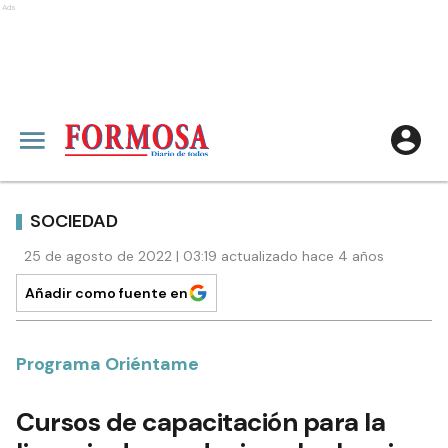
Ads
SOCIEDAD
25 de agosto de 2022 | 03:19 actualizado hace 4 años
Añadir como fuente en
Programa Oriéntame
Cursos de capacitación para la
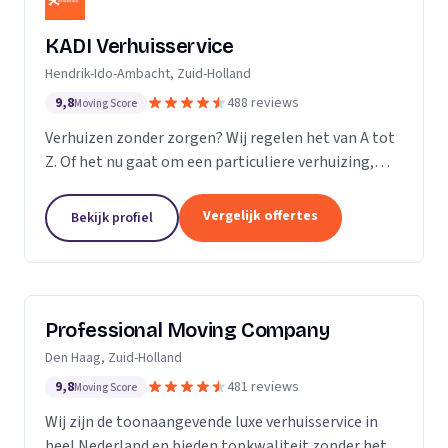
KADI Verhuisservice
Hendrik-Ido-Ambacht, Zuid-Holland
9,8
488 reviews
Moving Score
Verhuizen zonder zorgen? Wij regelen het van A tot
Z. Of het nu gaat om een particuliere verhuizing,
zakelijke verhuisopdracht of ontruiming: wij werken
snel, zorgvuldig en betrouwbaar. Van inpakken en
Vergelijk offertes
Bekijk profiel
monteren tot transport en tijdelijke opslag — u
kunt op ons rekenen. Met onze professionele
aanpak en uitstekende klantbeoordelingen zorgen
wij voor een soepele verhuizing zonder stress.
Professional Moving Company
Den Haag, Zuid-Holland
9,8
481 reviews
Moving Score
Wij zijn de toonaangevende luxe verhuisservice in
heel Nederland en bieden topkwaliteit zonder het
····················
Wherever a picture appears in the records, omit it, and transcribe everything else exactly.

Ads
SOCIEDAD
25 de agosto de 2022 | 03:19 actualizado hace 4 años
Añadir como fuente en
Programa Oriéntame
Cursos de capacitación para la
KADI Verhuisservice
Hendrik-Ido-Ambacht, Zuid-Holland
9,8
488 reviews
Moving Score
Verhuizen zonder zorgen? Wij regelen het van A tot
Z. Of het nu gaat om een particuliere verhuizing,
zakelijke verhuisopdracht of ontruiming: wij werken
snel, zorgvuldig en betrouwbaar. Van inpakken en
Vergelijk offertes
Bekijk profiel
monteren tot transport en tijdelijke opslag — u
kunt op ons rekenen. Met onze professionele
aanpak en uitstekende klantbeoordelingen zorgen
wij voor een soepele verhuizing zonder stress.
Professional Moving Company
Den Haag, Zuid-Holland
9,8
481 reviews
Moving Score
Wij zijn de toonaangevende luxe verhuisservice in
heel Nederland en bieden topkwaliteit zonder het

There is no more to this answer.